As I've talked about before, I am making it my mission to take care of myself in 2018. I've been broken and hurting for a few months now. I've been struggling to come to terms with my single life. I've now realized that being single has been one of the best things to happen to me.
I don't know how to describe it, but as cliche as it sounds, I had an epiphany. Suddenly, all of the bad things about being single don't seem as bad anymore and all of the good things have seemed even better.
I recently went home for Christmas and before I left to go home, I was absolutely dreading it. Of course I missed my family, but I was worried that I would miss my roommates, not have anyone at home to hang out with, and be bored out of my mind. I also can't say I was too excited to live under my parents' roof again. I came home though and I realized how much I had neglected spending time with my family before I was single. I realized that I would choose other people over spending time with my family. This realization made me a little sad, because I will never get that time back.
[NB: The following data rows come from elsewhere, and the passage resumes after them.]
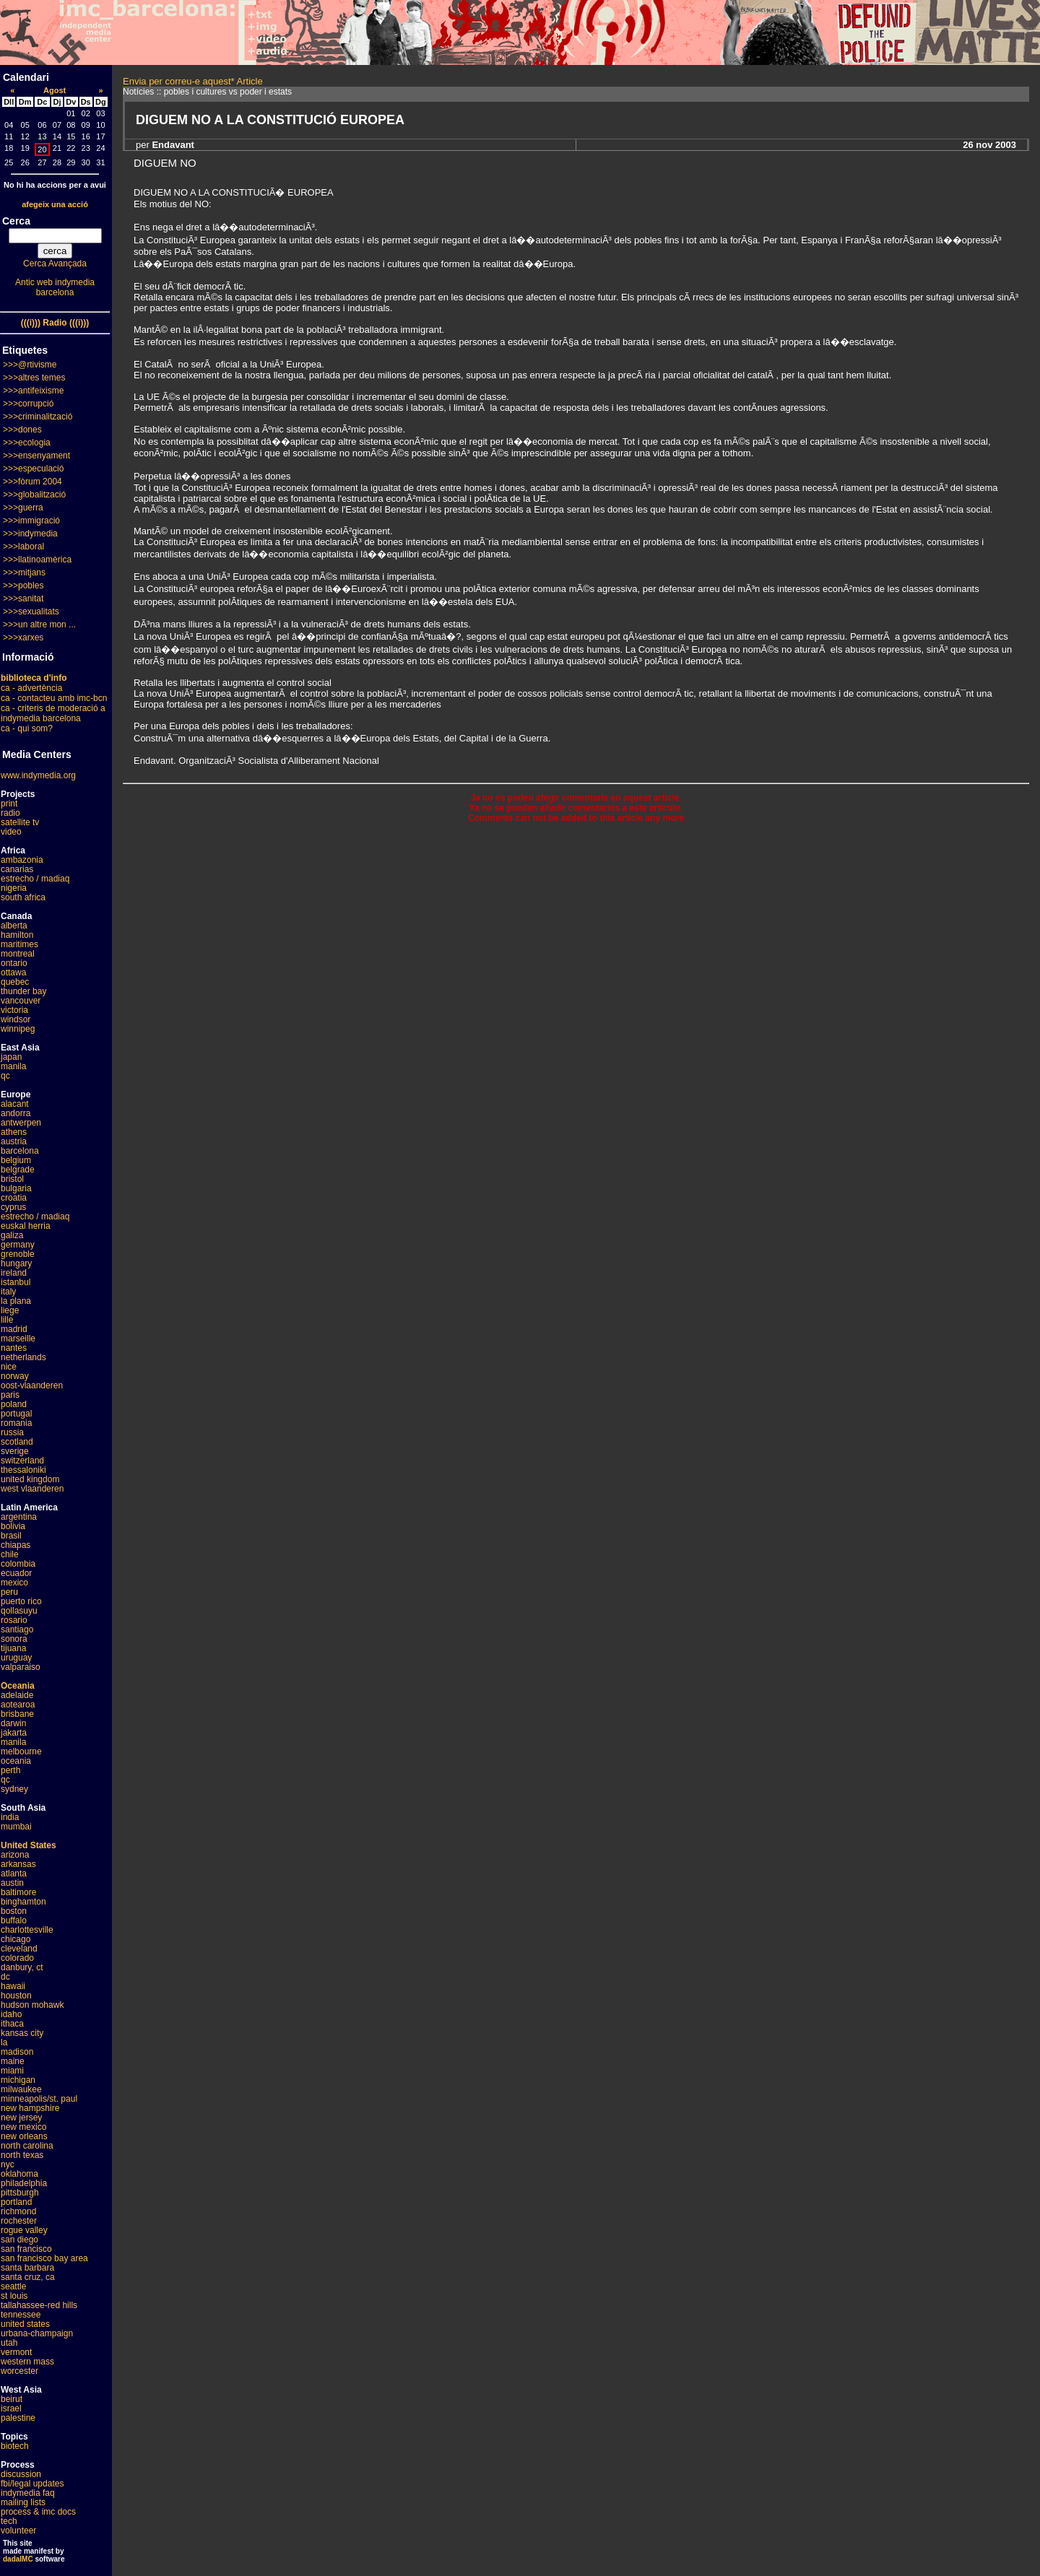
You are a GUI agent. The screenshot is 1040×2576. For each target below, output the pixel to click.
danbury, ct (22, 1967)
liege (10, 1310)
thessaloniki (23, 1470)
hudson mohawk (32, 2005)
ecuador (16, 1573)
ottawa (13, 972)
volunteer (18, 2530)
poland (14, 1404)
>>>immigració (31, 520)
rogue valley (24, 2230)
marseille (18, 1338)
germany (18, 1245)
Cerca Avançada (55, 263)
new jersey (21, 2117)
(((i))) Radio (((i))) (55, 323)
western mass (27, 2362)
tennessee (20, 2315)
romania (16, 1423)
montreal (18, 954)
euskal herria (26, 1226)
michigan (18, 2080)
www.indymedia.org (38, 775)
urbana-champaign (37, 2333)
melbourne (21, 1751)
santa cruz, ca (28, 2277)
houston (16, 1995)
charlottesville (27, 1930)
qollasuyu (19, 1611)
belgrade (18, 1170)
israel (11, 2408)
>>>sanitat (23, 598)
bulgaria (16, 1188)
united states (25, 2324)
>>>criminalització (37, 417)
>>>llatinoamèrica (37, 559)
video (11, 832)
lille (7, 1320)
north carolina (27, 2146)
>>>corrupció (28, 404)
I realized that I now am able to partake in experiences I would not have if I were in a relationship. My dad and I adventurously decided to road trip and camp down to Texas for the Cotton Bowl. If I would have had the opportunity last year, I probably wouldn't have done it if I'm being honest. But, I am very glad I did. Although I was dreading coming home a little bit, I didn't want to leave. Of course I wanted to see my roommates and am happy to be back, but I do miss my family.
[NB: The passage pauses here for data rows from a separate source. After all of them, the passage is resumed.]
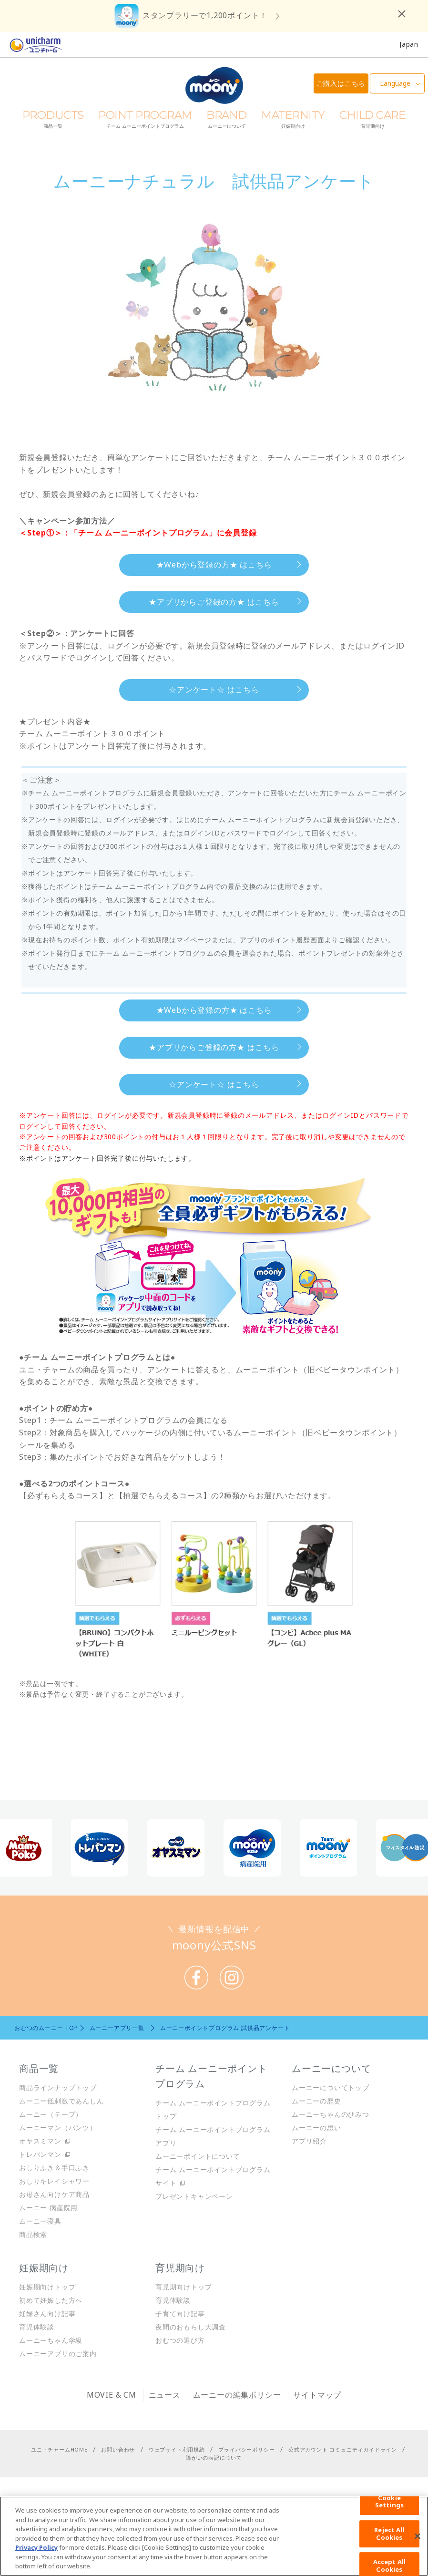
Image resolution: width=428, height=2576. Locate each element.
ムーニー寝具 (40, 2221)
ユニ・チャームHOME (59, 2449)
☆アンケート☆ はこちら (214, 689)
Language (395, 83)
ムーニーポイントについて (197, 2156)
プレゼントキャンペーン (194, 2196)
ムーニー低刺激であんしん (61, 2100)
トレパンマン (40, 2154)
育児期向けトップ (183, 2286)
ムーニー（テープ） (50, 2114)
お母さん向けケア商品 (54, 2194)
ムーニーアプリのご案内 (58, 2353)
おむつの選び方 (180, 2340)
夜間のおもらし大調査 (190, 2326)
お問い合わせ (118, 2449)
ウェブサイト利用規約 (177, 2449)
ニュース (165, 2395)
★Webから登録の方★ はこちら (214, 564)
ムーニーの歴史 (316, 2100)
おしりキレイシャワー (54, 2180)
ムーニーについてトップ (330, 2087)
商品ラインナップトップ (58, 2087)
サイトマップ (317, 2395)
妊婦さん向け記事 (47, 2313)
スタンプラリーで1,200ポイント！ (205, 15)
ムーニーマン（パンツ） (58, 2127)
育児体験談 (36, 2326)
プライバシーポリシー (246, 2449)
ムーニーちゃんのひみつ (330, 2114)
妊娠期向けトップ (47, 2286)
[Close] (417, 2535)
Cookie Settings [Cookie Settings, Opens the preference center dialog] (389, 2502)
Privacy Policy (36, 2547)
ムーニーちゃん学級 (50, 2340)
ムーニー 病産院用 (48, 2207)
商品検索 (33, 2234)
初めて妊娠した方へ (50, 2300)
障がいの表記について (214, 2457)
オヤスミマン (40, 2140)
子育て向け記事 (180, 2313)
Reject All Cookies (389, 2533)
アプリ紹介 (309, 2140)
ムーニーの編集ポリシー (237, 2395)
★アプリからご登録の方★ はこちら (214, 602)
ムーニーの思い (316, 2127)
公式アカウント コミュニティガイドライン (342, 2449)
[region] (214, 2536)
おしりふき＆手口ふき (54, 2167)
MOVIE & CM (111, 2395)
As I expected, being single and finding my independence again was very difficult at first. I was on my own for the first time in a while and it was scary. It was lonely at times, but now I can honestly say I love being single. I love being able to put my phone down and do what I want, when I want to do it. I need to be single, because I need to continue to heal. I can tell I am a much stronger person than I was 2 months ago, even 2 weeks ago. I'm genuinely happy with myself and my life and that's not a feeling I have felt in a little while.
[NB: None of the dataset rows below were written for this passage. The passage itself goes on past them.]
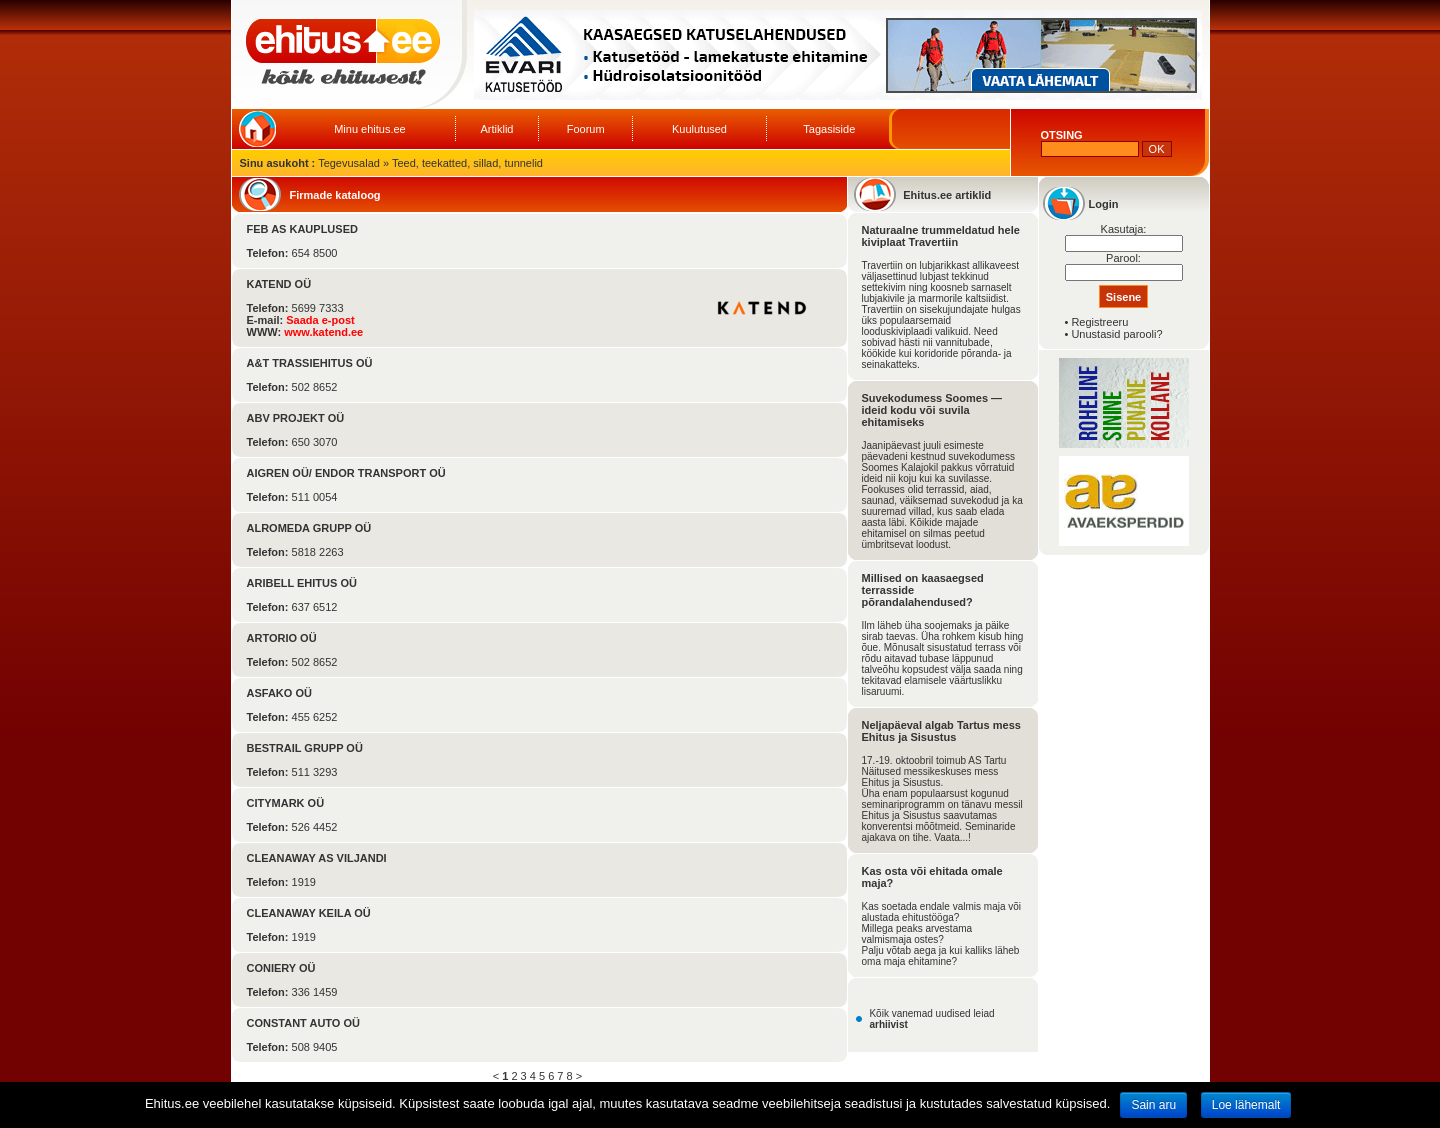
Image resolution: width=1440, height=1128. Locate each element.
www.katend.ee (323, 332)
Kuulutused (699, 129)
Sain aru (1153, 1105)
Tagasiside (829, 129)
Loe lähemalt (1246, 1105)
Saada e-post (320, 320)
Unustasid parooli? (1116, 334)
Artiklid (496, 129)
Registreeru (1099, 322)
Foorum (586, 129)
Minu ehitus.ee (370, 129)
So sometimes, you need to be single. You need to experience life on your own. You need to step out of your comfort zone and grow. For anyone who is in a happy relationship, I am happy for you and I hope it works out. For anyone who is in a relationship because they're afraid of being alone, don't be. It may not seem like the right thing for you at first, but with time you will see why being single can allow you to work on yourself so that your next relationship will be even stronger than the last. 2018 is your year!